▸ EXERCISE REQUIREMENTS
The entries below are to be given back exactly, with images excluded.
------------------------------
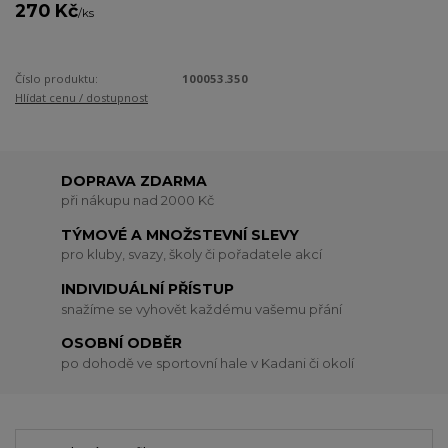
270 Kč
/
ks
Číslo produktu:
100053.350
Hlídat cenu / dostupnost
DOPRAVA ZDARMA
při nákupu nad 2000 Kč
TÝMOVÉ A MNOŽSTEVNÍ SLEVY
pro kluby, svazy, školy či pořadatele akcí
INDIVIDUÁLNÍ PŘÍSTUP
snažíme se vyhovět každému vašemu přání
OSOBNÍ ODBĚR
po dohodě ve sportovní hale v Kadani či okolí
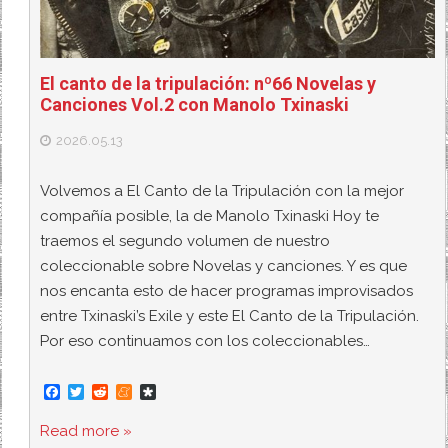
El canto de la tripulación: nº66 Novelas y
Canciones Vol.2 con Manolo Txinaski
2026.05.13
Volvemos a El Canto de la Tripulación con la mejor
compañía posible, la de Manolo Txinaski Hoy te
traemos el segundo volumen de nuestro
coleccionable sobre Novelas y canciones. Y es que
nos encanta esto de hacer programas improvisados
entre Txinaski’s Exile y este El Canto de la Tripulación.
Por eso continuamos con los coleccionables…
F
T
R
M
D
a
w
e
e
i
c
i
d
n
a
Read more »
e
t
d
e
s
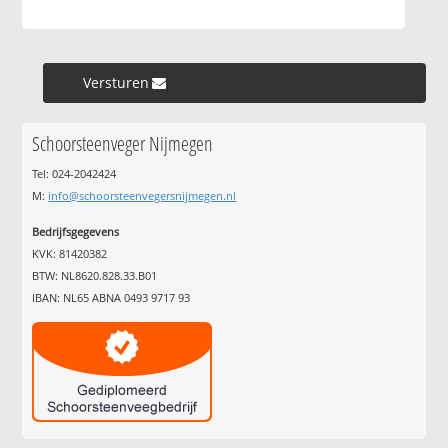
Versturen »
Schoorsteenveger Nijmegen
Tel: 024-2042424
M:
info@schoorsteenvegersnijmegen.nl
Bedrijfsgegevens
KVK: 81420382
BTW: NL8620.828.33.B01
IBAN: NL65 ABNA 0493 9717 93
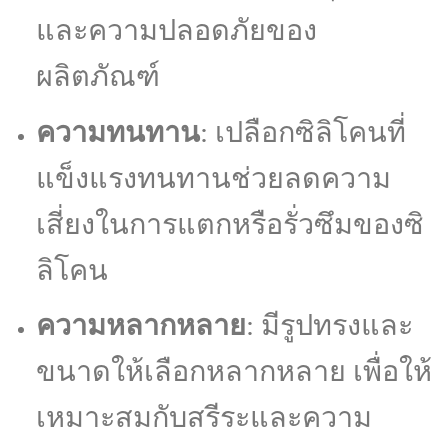
และความปลอดภัยของ
ผลิตภัณฑ์
ความทนทาน
: เปลือกซิลิโคนที่
แข็งแรงทนทานช่วยลดความ
เสี่ยงในการแตกหรือรั่วซึมของซิ
ลิโคน
ความหลากหลาย
: มีรูปทรงและ
ขนาดให้เลือกหลากหลาย เพื่อให้
เหมาะสมกับสรีระและความ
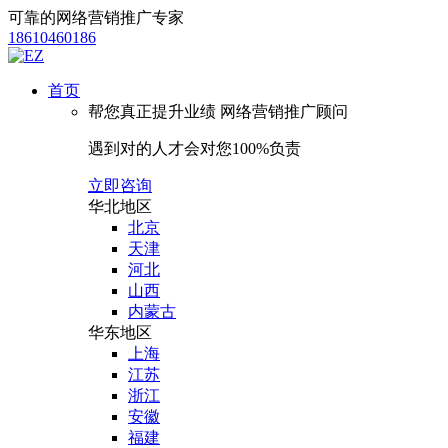
可靠的网络营销推广专家
18610460186
首页
帮您真正提升业绩
网络营销推广顾问
遇到对的人才会对您100%负责
立即咨询
华北地区
北京
天津
河北
山西
内蒙古
华东地区
上海
江苏
浙江
安徽
福建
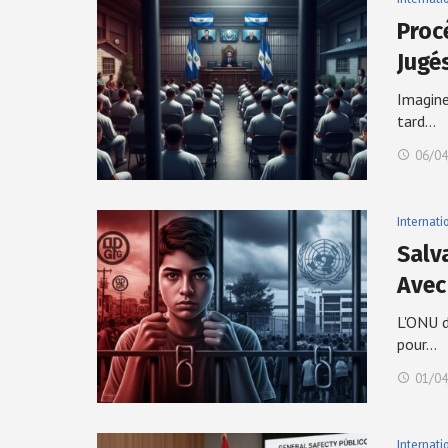
Proc
Jugé
Imagine
tard…
06/04
Internati
Salv
Avec
L'ONU d
pour…
01/04
Internati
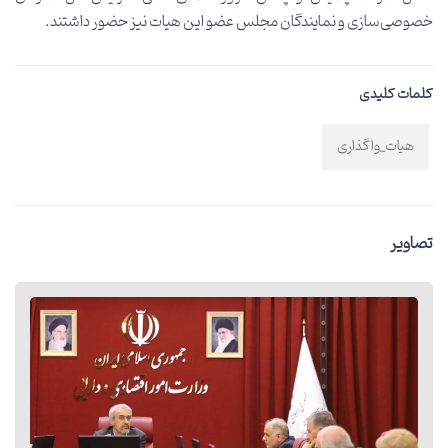
خصوصی‌سازی و نمایندگان مجلس عضو این هیات نیز حضور داشتند.
کلمات کلیدی
هیات_واگذاری
تصاویر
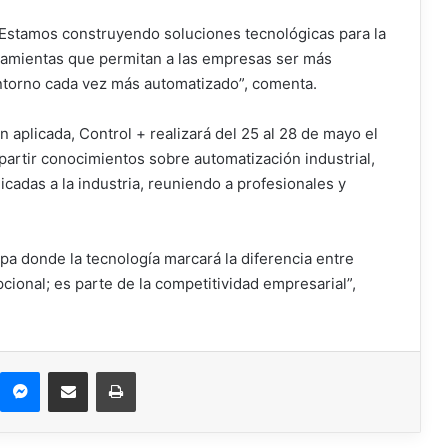
 Estamos construyendo soluciones tecnológicas para la
rramientas que permitan a las empresas ser más
entorno cada vez más automatizado”, comenta.
 aplicada, Control + realizará del 25 al 28 de mayo el
partir conocimientos sobre automatización industrial,
cadas a la industria, reuniendo a profesionales y
pa donde la tecnología marcará la diferencia entre
cional; es parte de la competitividad empresarial”,
Messenger
Compartir por correo electrónico
Imprimir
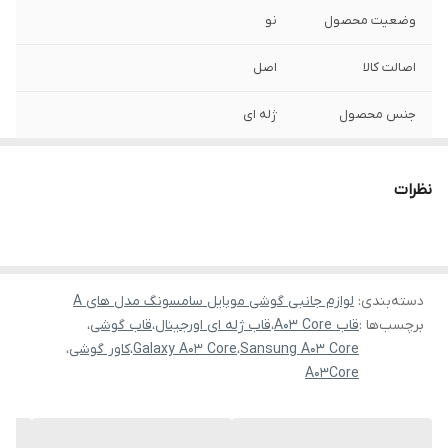
وضعیت محصول
نو
اصالت کالا
اصل
جنس محصول
ژله ای
نظرات
دسته‌بندی
:
لوازم جانبی گوشی موبایل سامسونگ مدل های A
برچسب‌ها :
قاب A03 Core
،
قاب ژله ای اورجینال
،
قاب گوشی
،
Sansung A03 Core
،
Galaxy A03 Core
،
کاور گوشی
،
A03Core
------------------------------
▸ EXERCISE SOLUTION
270 Kč
/
ks
Číslo produktu:
100053.350
Hlídat cenu / dostupnost
DOPRAVA ZDARMA
při nákupu nad 2000 Kč
TÝMOVÉ A MNOŽSTEVNÍ SLEVY
pro kluby, svazy, školy či pořadatele akcí
INDIVIDUÁLNÍ PŘÍSTUP
snažíme se vyhovět každému vašemu přání
OSOBNÍ ODBĚR
po dohodě ve sportovní hale v Kadani či okolí
El canto de la tripulación: nº66 Novelas y
Canciones Vol.2 con Manolo Txinaski
2026.05.13
Volvemos a El Canto de la Tripulación con la mejor
compañía posible, la de Manolo Txinaski Hoy te
traemos el segundo volumen de nuestro
coleccionable sobre Novelas y canciones. Y es que
nos encanta esto de hacer programas improvisados
entre Txinaski’s Exile y este El Canto de la Tripulación.
Por eso continuamos con los coleccionables…
F
T
R
M
D
a
w
e
e
i
c
i
d
n
a
Read more »
e
t
d
e
s
Versturen »
Schoorsteenveger Nijmegen
Tel: 024-2042424
M:
info@schoorsteenvegersnijmegen.nl
Bedrijfsgegevens
KVK: 81420382
BTW: NL8620.828.33.B01
IBAN: NL65 ABNA 0493 9717 93
และความปลอดภัยของ
ผลิตภัณฑ์
ความทนทาน
: เปลือกซิลิโคนที่
แข็งแรงทนทานช่วยลดความ
เสี่ยงในการแตกหรือรั่วซึมของซิ
ลิโคน
ความหลากหลาย
: มีรูปทรงและ
ขนาดให้เลือกหลากหลาย เพื่อให้
เหมาะสมกับสรีระและความ
可靠的网络营销推广专家
18610460186
首页
帮您真正提升业绩
网络营销推广顾问
遇到对的人才会对您100%负责
立即咨询
华北地区
北京
天津
河北
山西
内蒙古
华东地区
上海
江苏
浙江
安徽
福建
Proc
Jugé
Imagine
tard…
06/04
Internati
Salv
Avec
L'ONU d
pour…
01/04
Internati
خصوصی‌سازی و نمایندگان مجلس عضو این هیات نیز حضور داشتند.
کلمات کلیدی
هیات_واگذاری
تصاویر
 Estamos construyendo soluciones tecnológicas para la
rramientas que permitan a las empresas ser más
entorno cada vez más automatizado”, comenta.
 aplicada, Control + realizará del 25 al 28 de mayo el
partir conocimientos sobre automatización industrial,
cadas a la industria, reuniendo a profesionales y
pa donde la tecnología marcará la diferencia entre
cional; es parte de la competitividad empresarial”,
Messenger
Compartir por correo electrónico
Imprimir
وضعیت محصول
نو
اصالت کالا
اصل
جنس محصول
ژله ای
نظرات
دسته‌بندی
:
لوازم جانبی گوشی موبایل سامسونگ مدل های A
برچسب‌ها :
قاب A03 Core
،
قاب ژله ای اورجینال
،
قاب گوشی
،
Sansung A03 Core
،
Galaxy A03 Core
،
کاور گوشی
،
A03Core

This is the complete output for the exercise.